*** Opening of Data listing ***

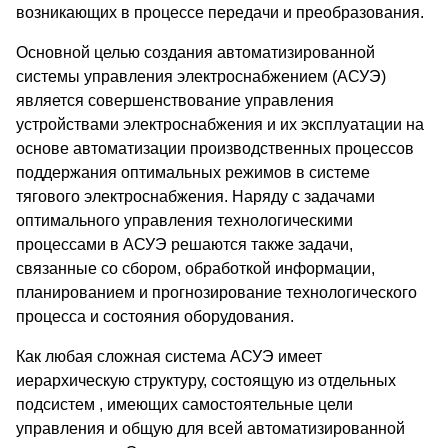
возникающих в процессе передачи и преобразования.
Основной целью создания автоматизированной
системы управления электроснабжением (АСУЭ)
является совершенствование управления
устройствами электроснабжения и их эксплуатации на
основе автоматизации производственных процессов
поддержания оптимальных режимов в системе
тягового электроснабжения. Наряду с задачами
оптимального управления технологическими
процессами в АСУЭ решаются также задачи,
связанные со сбором, обработкой информации,
планированием и прогнозирование технологического
процесса и состояния оборудования.
Как любая сложная система АСУЭ имеет
иерархическую структуру, состоящую из отдельных
подсистем , имеющих самостоятельные цели
управления и общую для всей автоматизированной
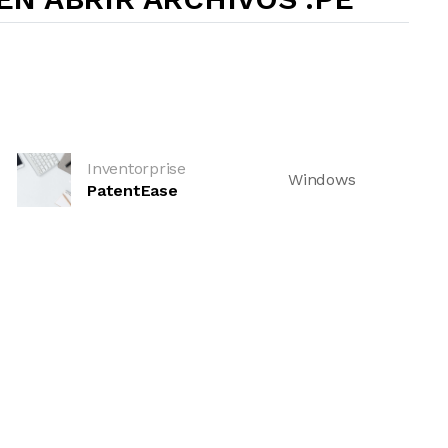
Inventorprise
Windows
PatentEase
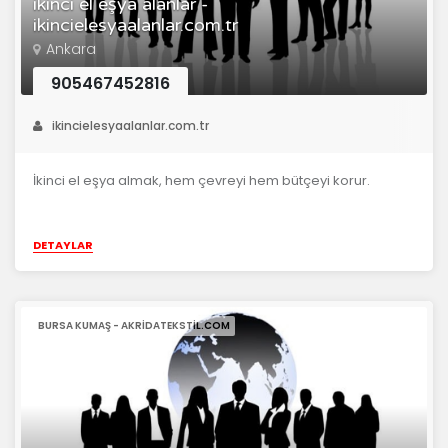
ikinci el eşya alanlar -
ikincielesyaalanlar.com.tr
Ankara
905467452816
ikincielesyaalanlar.com.tr
İkinci el eşya almak, hem çevreyi hem bütçeyi korur.
DETAYLAR
BURSA KUMAŞ - AKRIDATEKSTIL.COM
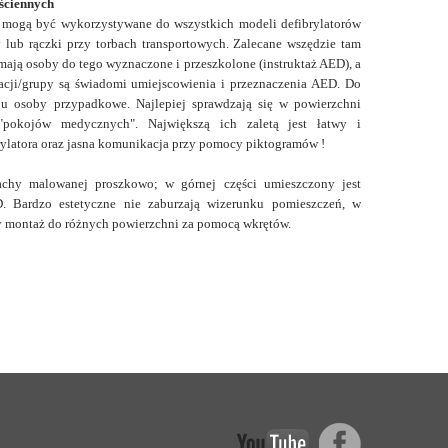
ściennych
e mogą być wykorzystywane do wszystkich modeli defibrylatorów
lub rączki przy torbach transportowych. Zalecane wszędzie tam
 mają osoby do tego wyznaczone i przeszkolone (instruktaż AED), a
acji/grupy są świadomi umiejscowienia i przeznaczenia AED. Do
ępu osoby przypadkowe. Najlepiej sprawdzają się w powierzchni
"pokojów medycznych". Największą ich zaletą jest łatwy i
rylatora oraz jasna komunikacja przy pomocy piktogramów !
chy malowanej proszkowo; w górnej części umieszczony jest
. Bardzo estetyczne nie zaburzają wizerunku pomieszczeń, w
ty montaż do różnych powierzchni za pomocą wkrętów.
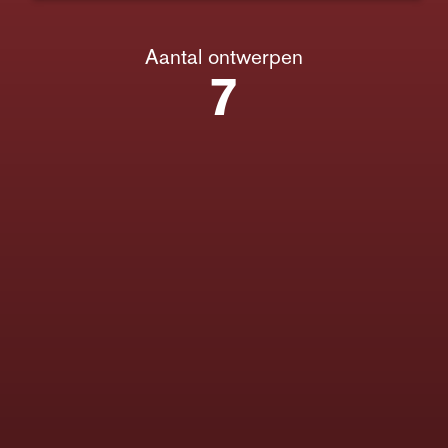
Aantal ontwerpen
7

*** Close of Data listing ***

Reproduce each line of the records exactly and exclude any images.

Response area:
возникающих в процессе передачи и преобразования.
Основной целью создания автоматизированной
системы управления электроснабжением (АСУЭ)
является совершенствование управления
устройствами электроснабжения и их эксплуатации на
основе автоматизации производственных процессов
поддержания оптимальных режимов в системе
тягового электроснабжения. Наряду с задачами
оптимального управления технологическими
процессами в АСУЭ решаются также задачи,
связанные со сбором, обработкой информации,
планированием и прогнозирование технологического
процесса и состояния оборудования.
Как любая сложная система АСУЭ имеет
иерархическую структуру, состоящую из отдельных
подсистем , имеющих самостоятельные цели
управления и общую для всей автоматизированной
Inventorprise
Windows
PatentEase
ikinci el eşya alanlar -
ikincielesyaalanlar.com.tr
Ankara
905467452816
ikincielesyaalanlar.com.tr
İkinci el eşya almak, hem çevreyi hem bütçeyi korur.
DETAYLAR
BURSA KUMAŞ - AKRIDATEKSTIL.COM
ściennych
e mogą być wykorzystywane do wszystkich modeli defibrylatorów
lub rączki przy torbach transportowych. Zalecane wszędzie tam
 mają osoby do tego wyznaczone i przeszkolone (instruktaż AED), a
acji/grupy są świadomi umiejscowienia i przeznaczenia AED. Do
ępu osoby przypadkowe. Najlepiej sprawdzają się w powierzchni
"pokojów medycznych". Największą ich zaletą jest łatwy i
rylatora oraz jasna komunikacja przy pomocy piktogramów !
chy malowanej proszkowo; w górnej części umieszczony jest
. Bardzo estetyczne nie zaburzają wizerunku pomieszczeń, w
ty montaż do różnych powierzchni za pomocą wkrętów.
Aantal ontwerpen
7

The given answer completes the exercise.